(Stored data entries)

* * * * * * * * *

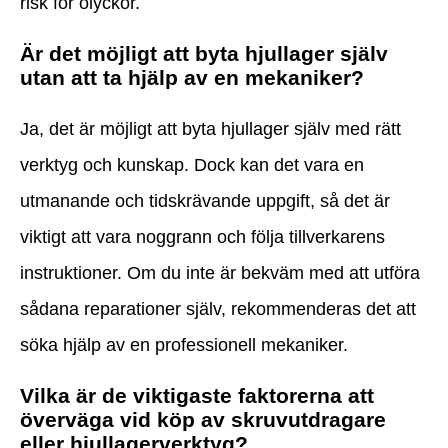
risk för olyckor.
Är det möjligt att byta hjullager själv
utan att ta hjälp av en mekaniker?
Ja, det är möjligt att byta hjullager själv med rätt
verktyg och kunskap. Dock kan det vara en
utmanande och tidskrävande uppgift, så det är
viktigt att vara noggrann och följa tillverkarens
instruktioner. Om du inte är bekväm med att utföra
sådana reparationer själv, rekommenderas det att
söka hjälp av en professionell mekaniker.
Vilka är de viktigaste faktorerna att
överväga vid köp av skruvutdragare
eller hjullagerverktyg?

* * * * * * * * *

▶ [Assigned task]
Lines with the word "själv": report how many there are in the entries, as a bare number.

▶ [Answer space]
3